Database locked after crash - python bindings

John Ralls jralls at ceridwen.us
Sat Nov 6 12:21:58 EDT 2010


On Nov 6, 2010, at 5:07 AM, Mike Evans wrote:

> On Saturday November 6 2010 10:50:53 Christoph Holtermann wrote:
>> Hello !
>> 
>>> With regard to Python bindings: The error (7,) is the same if you try to
>>> open a locked xml file.
>> 
>> Is there a description of possible error codes somewhere (in the bindings
>> source for example) ? The latter seem on a auick glance just to pass them
>> through.
>> Are the exceptions coming from the c-code and then translated to python, so
>> that I would find them in the gnucash-c-source ?
> Looking at src/optional/python-bindings/gnucash_core.c most of the exceptions 
> are dealt with; except for this one.   The function at line 14119 does indeed 
> appear to just pass the error through.  I'm not up to the task of doing 
> anything about it though.
>> 
>>> I'd think the python script would need to be amended to
>>> trap the error and ask the user whether to continue or not.  There'd then
>>> need to be some SQL to remove the lock.  It would seem to be correct
>>> behaviour to stop on encountering a locked database.
>> 
>> Would that be an external call - like yesterday I just wrote a "script"
>> echo "TRUNCATE GNCLOCK;" | mysql -u XXX --password=XXX gnucash - or is
>> there or would it be useful to have a python function that does that via
>> gnucash - taken that there is a function which handles that situation in
>> the source ? The latter would be the code that is called by that dialogue
>> which is opened by gnucash and asks you to force open.
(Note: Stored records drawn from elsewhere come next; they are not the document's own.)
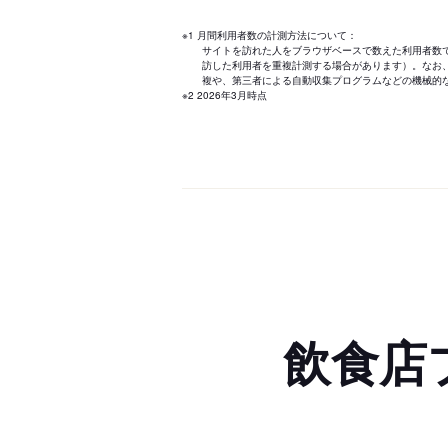
※1 月間利用者数の計測方法について：
サイトを訪れた人をブラウザベースで数えた利用者数
訪した利用者を重複計測する場合があります）。なお
複や、第三者による自動収集プログラムなどの機械的
※2 2026年3月時点
飲食店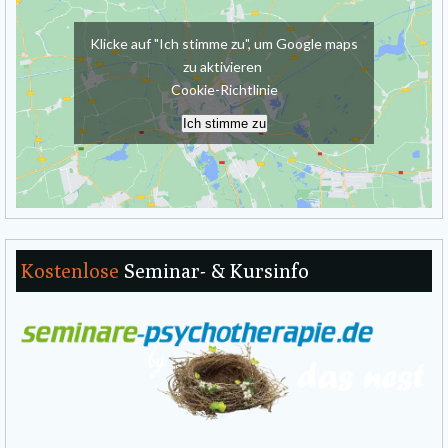
Klicke auf "Ich stimme zu", um Google maps
zu aktivieren
Cookie-Richtlinie
Ich stimme zu
Kostenlose
Seminar- & Kursinfo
To put it in other
>> words : Can that c-code be called by python ? For to me it seems more
>> elegant to not have "external" calls from my skript but to have all
>> commands running through the python-bindings.
> I agree, it can be done by manipulating the database directly but via GnuCash 
> would be better.
> 
> The bindings are maintained by Mark Jenkins, perhaps a bug needs to be opened 
> if this is an issue?  


The "right" way to do this is to call qof_session_begin( session, book, FALSE, TRUE) the first time,
and if you get a QOF_ERROR_LOCKED and want to break the lock, call qof_session_begin( session, book, TRUE, FALSE). It's very risky indeed for any external code to muck around underneath libqof: The architecture of libqof is a bit byzantine, and all of the data checking and referential integrity (referential everything, in fact) are implemented in the engine, not in the backends, so you need qof to retrieve the data, run it through the engine, and present it to your code.

Note that the doxygen documentation needs some work; a lot of the documentation is reachable only from the files tab, not from Modules. That includes qofsession.